Mapping local fitness landscapes over 50,000 generations of evolution

Abstract

Evolution is short-sighted; as a population adapts, natural selection can only act on existing genetic variation, a key tenet of Darwinian evolutionary theory. For asexually evolving organisms such as bacteria, only those genetic variants that arise in the mutational neighborhood of the starting population are visible to selection. Because effects of mutations are context dependent, accumulation of mutations during adaptation can modulate the access to and effects of yet-to-occur mutations. Therefore, the local mutational neighborhood can begin to look different over long periods of time. With the advent of modern genetic engineering and genomics tools, and ability to sequence at scale, we can create and measure effects of thousands of mutations and address a key question: \textit{how different are the local fitness landscapes before and after thousands of generations of adaptation to an environment?}

In this dissertation, I describe my work exploring how the properties of the local fitness landscape of loss of function mutations changes over the long-term evolution experiment (LTEE) in \textit{E. coli}, and computational and experimental approaches to optimize fitness measurements from sequencing based fitness assays. In Chapter 2, I detail research where I construct highly saturated transposon insertion mutagenesis libraries in ancestral and evolved strains from the LTEE, finding that while the statistical properties of the fitness landscape do not change systematically over 50,000 generations of evolution, access to particular evolutionary paths changes consistently across the replicate evolving populations.

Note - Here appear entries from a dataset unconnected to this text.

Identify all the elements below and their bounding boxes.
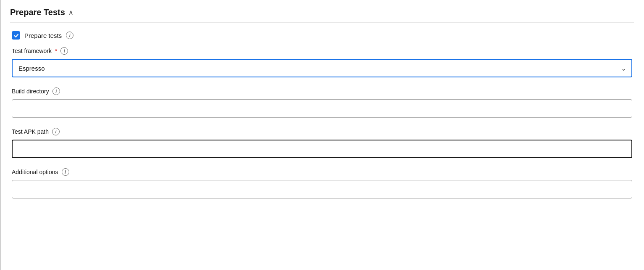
- test-apk-path-label-row: Test APK path i: [12, 128, 632, 135]
- test-framework-label-row: Test framework * i: [12, 47, 632, 55]
- additional-options-label: Additional options: [12, 169, 58, 175]
- test-framework-select-wrapper: Espresso XCTest UIAutomator Robolectric …: [12, 59, 632, 77]
- check-icon: [13, 33, 19, 38]
- form-section: Prepare tests i Test framework * i Espre…: [10, 31, 634, 199]
- collapse-chevron-icon[interactable]: ∧: [68, 8, 73, 16]
- test-framework-label: Test framework: [12, 48, 52, 54]
- prepare-tests-info-icon[interactable]: i: [66, 32, 73, 39]
- build-directory-label: Build directory: [12, 88, 49, 95]
- test-framework-field-group: Test framework * i Espresso XCTest UIAut…: [12, 47, 632, 77]
- required-indicator: *: [55, 48, 57, 54]
- build-directory-input[interactable]: [12, 99, 632, 118]
- test-framework-info-icon[interactable]: i: [60, 47, 68, 55]
- additional-options-info-icon[interactable]: i: [62, 168, 69, 176]
- test-apk-path-input[interactable]: [12, 140, 632, 158]
- left-border: [0, 0, 1, 270]
- test-apk-path-field-group: Test APK path i: [12, 128, 632, 158]
- content: Prepare Tests ∧ Prepare tests i Test fra…: [0, 0, 644, 219]
- build-directory-label-row: Build directory i: [12, 87, 632, 95]
- additional-options-input[interactable]: [12, 180, 632, 199]
- page-title: Prepare Tests: [10, 8, 65, 17]
- build-directory-field-group: Build directory i: [12, 87, 632, 118]
- prepare-tests-row: Prepare tests i: [12, 31, 632, 40]
- additional-options-label-row: Additional options i: [12, 168, 632, 176]
- prepare-tests-checkbox[interactable]: [12, 31, 20, 40]
- prepare-tests-label: Prepare tests: [24, 32, 62, 39]
- test-framework-select[interactable]: Espresso XCTest UIAutomator Robolectric: [12, 59, 632, 77]
- additional-options-field-group: Additional options i: [12, 168, 632, 199]
- build-directory-info-icon[interactable]: i: [52, 87, 60, 95]
- page-wrapper: Prepare Tests ∧ Prepare tests i Test fra…: [0, 0, 644, 270]
- test-apk-path-label: Test APK path: [12, 128, 49, 135]
- section-header: Prepare Tests ∧: [10, 8, 634, 23]
- test-apk-path-info-icon[interactable]: i: [52, 128, 60, 135]
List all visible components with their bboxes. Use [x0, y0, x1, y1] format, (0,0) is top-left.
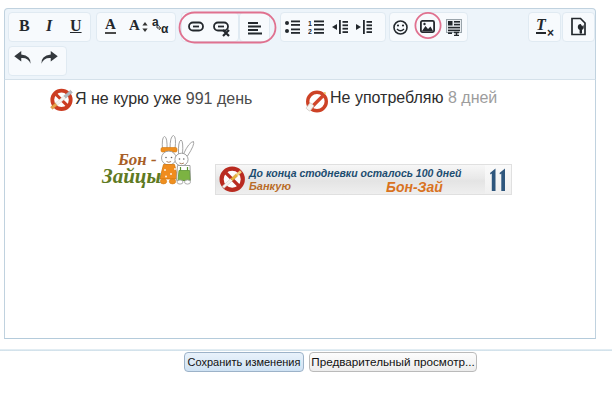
svg-text:Зайцы: Зайцы: [101, 164, 161, 188]
svg-text:2: 2: [308, 28, 312, 34]
svg-text:1: 1: [308, 20, 312, 27]
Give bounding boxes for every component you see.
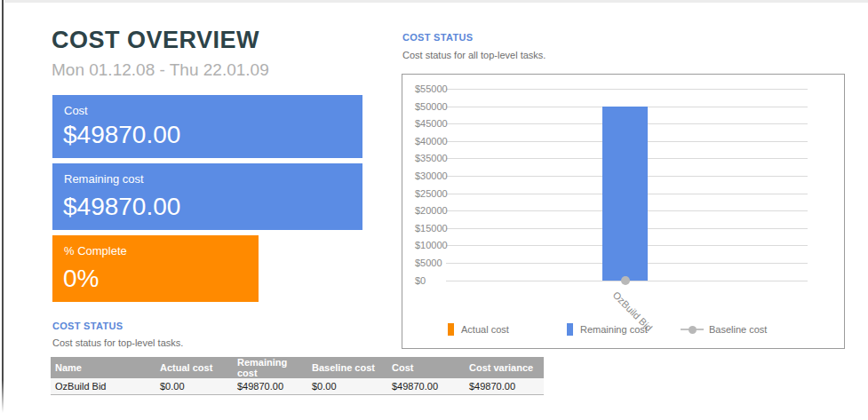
legend-line-dot-icon bbox=[681, 323, 704, 336]
cost-status-table: NameActual costRemaining costBaseline co… bbox=[51, 357, 544, 395]
baseline-cost-marker[interactable] bbox=[621, 276, 630, 285]
table-column-header: Cost variance bbox=[465, 357, 544, 378]
table-cell: $49870.00 bbox=[387, 378, 465, 395]
kpi-card-cost: Cost $49870.00 bbox=[52, 95, 362, 158]
page-title: COST OVERVIEW bbox=[52, 27, 259, 54]
table-cell: $0.00 bbox=[307, 378, 387, 395]
table-cell: $0.00 bbox=[155, 378, 233, 395]
table-column-header: Cost bbox=[387, 357, 465, 378]
legend-item-baseline-cost[interactable]: Baseline cost bbox=[681, 323, 767, 336]
y-axis-tick-label: $45000 bbox=[415, 118, 448, 129]
y-axis-tick-label: $0 bbox=[415, 275, 426, 286]
kpi-card-value: 0% bbox=[63, 265, 99, 293]
window-left-edge bbox=[2, 0, 4, 413]
kpi-card-value: $49870.00 bbox=[63, 193, 180, 221]
y-axis-tick-label: $55000 bbox=[415, 83, 448, 94]
table-cell: $49870.00 bbox=[465, 378, 544, 395]
kpi-card-percent-complete: % Complete 0% bbox=[52, 235, 259, 302]
table-header-row: NameActual costRemaining costBaseline co… bbox=[51, 357, 544, 378]
legend-label: Remaining cost bbox=[580, 324, 648, 335]
table-column-header: Actual cost bbox=[155, 357, 233, 378]
table-column-header: Baseline cost bbox=[307, 357, 387, 378]
y-axis-tick-label: $40000 bbox=[415, 136, 448, 147]
kpi-card-value: $49870.00 bbox=[63, 121, 180, 149]
chart-section-heading: COST STATUS bbox=[402, 32, 473, 43]
bar-remaining-cost[interactable] bbox=[602, 107, 648, 280]
legend-label: Actual cost bbox=[461, 324, 509, 335]
y-axis-tick-label: $20000 bbox=[415, 205, 448, 216]
table-cell: $49870.00 bbox=[233, 378, 307, 395]
table-cell: OzBuild Bid bbox=[51, 378, 155, 395]
table-column-header: Remaining cost bbox=[233, 357, 307, 378]
kpi-card-label: % Complete bbox=[64, 244, 127, 258]
table-column-header: Name bbox=[51, 357, 155, 378]
y-axis-tick-label: $35000 bbox=[415, 153, 448, 163]
kpi-card-remaining-cost: Remaining cost $49870.00 bbox=[52, 163, 362, 230]
y-axis-tick-label: $5000 bbox=[415, 258, 442, 268]
kpi-card-label: Remaining cost bbox=[64, 172, 144, 186]
y-axis-tick-label: $10000 bbox=[415, 240, 448, 250]
kpi-card-label: Cost bbox=[64, 104, 88, 117]
cost-status-chart: $55000$50000$45000$40000$35000$30000$250… bbox=[402, 74, 845, 349]
date-range: Mon 01.12.08 - Thu 22.01.09 bbox=[52, 60, 269, 80]
window-top-strip bbox=[4, 0, 868, 3]
table-section-heading: COST STATUS bbox=[52, 321, 123, 331]
y-axis-tick-label: $25000 bbox=[415, 188, 448, 199]
y-axis-tick-label: $15000 bbox=[415, 223, 448, 234]
legend-item-actual-cost[interactable]: Actual cost bbox=[448, 323, 509, 336]
table-section-subheading: Cost status for top-level tasks. bbox=[52, 337, 183, 348]
y-axis-tick-label: $30000 bbox=[415, 170, 448, 181]
legend-label: Baseline cost bbox=[709, 324, 767, 335]
gridline bbox=[446, 89, 808, 90]
y-axis-tick-label: $50000 bbox=[415, 101, 448, 112]
legend-color-swatch bbox=[567, 323, 573, 336]
chart-section-subheading: Cost status for all top-level tasks. bbox=[402, 50, 545, 60]
legend-color-swatch bbox=[448, 323, 454, 336]
legend-item-remaining-cost[interactable]: Remaining cost bbox=[567, 323, 648, 336]
table-row[interactable]: OzBuild Bid$0.00$49870.00$0.00$49870.00$… bbox=[51, 378, 544, 395]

In Chapter 3, I discuss limitations of pooled sequencing-based fitness assays, tradeoffs in resolving deleterious and near-neutral fitness effects in a single experiment given fixed total sequencing, and suggest best practices to tune design of fitness assay experiments for the effect sizes relevant to the specific biological question. And in Chapter 4, I describe the development of UMI-TnSeq, a unique molecular identifier enabled sequencing library preparation protocol, and apply this method to show that PCR amplification bias is not consequential for transposon insertion sequencing experiments. Lastly, in Chapter 5, I review my findings and speculate on promising future directions stemming from this research.